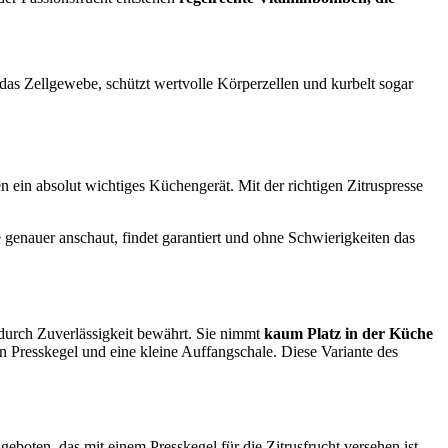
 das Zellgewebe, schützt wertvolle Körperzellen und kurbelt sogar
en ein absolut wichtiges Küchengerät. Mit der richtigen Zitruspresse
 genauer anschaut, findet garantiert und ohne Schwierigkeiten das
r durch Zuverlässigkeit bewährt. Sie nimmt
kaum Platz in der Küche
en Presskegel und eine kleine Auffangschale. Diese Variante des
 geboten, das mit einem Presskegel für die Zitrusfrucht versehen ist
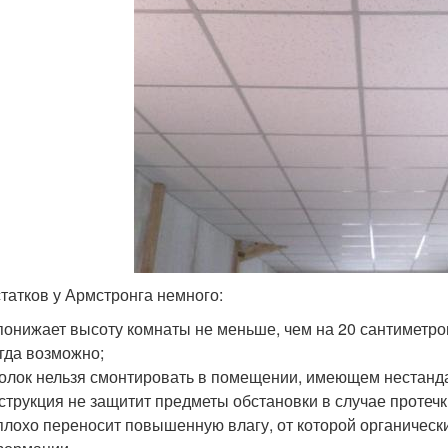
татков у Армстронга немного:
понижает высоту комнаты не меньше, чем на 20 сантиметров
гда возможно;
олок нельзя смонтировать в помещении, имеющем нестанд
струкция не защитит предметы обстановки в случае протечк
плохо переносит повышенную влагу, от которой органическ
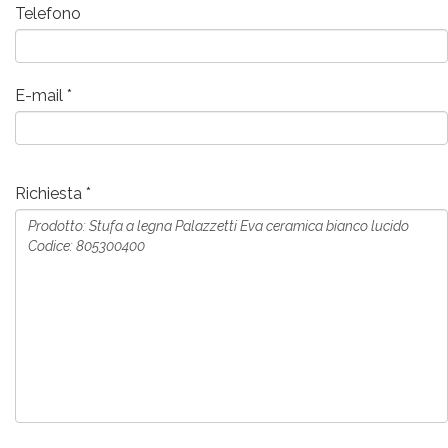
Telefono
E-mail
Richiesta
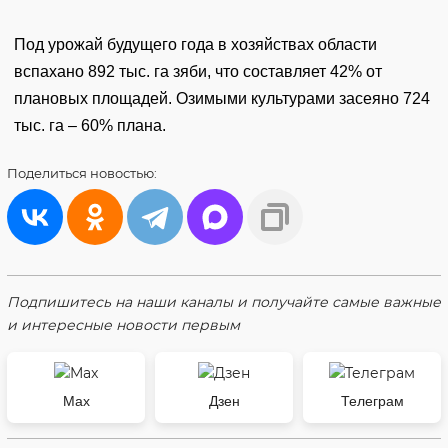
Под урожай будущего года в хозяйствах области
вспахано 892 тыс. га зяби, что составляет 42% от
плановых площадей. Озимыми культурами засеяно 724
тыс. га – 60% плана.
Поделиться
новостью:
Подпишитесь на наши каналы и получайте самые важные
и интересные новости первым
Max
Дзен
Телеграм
——
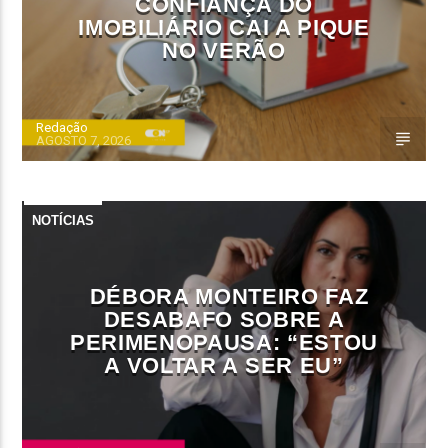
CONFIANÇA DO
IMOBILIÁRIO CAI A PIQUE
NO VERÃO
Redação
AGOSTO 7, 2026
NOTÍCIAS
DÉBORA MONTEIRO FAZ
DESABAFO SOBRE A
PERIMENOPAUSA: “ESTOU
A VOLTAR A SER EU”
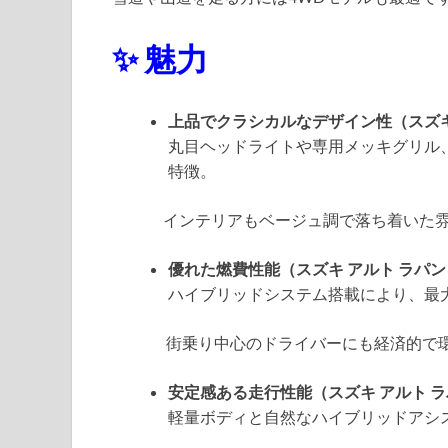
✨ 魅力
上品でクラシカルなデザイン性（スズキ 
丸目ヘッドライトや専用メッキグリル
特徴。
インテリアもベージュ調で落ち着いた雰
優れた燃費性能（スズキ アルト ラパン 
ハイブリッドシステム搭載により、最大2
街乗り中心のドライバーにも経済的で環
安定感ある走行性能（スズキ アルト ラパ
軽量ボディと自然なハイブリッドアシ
——
■ PROBLEM:
Using the material above, gather every line that includes "Presskegel".

■ ANSWER TO THIS TASK:
en Presskegel und eine kleine Auffangschale. Diese Variante des
 geboten, das mit einem Presskegel für die Zitrusfrucht versehen ist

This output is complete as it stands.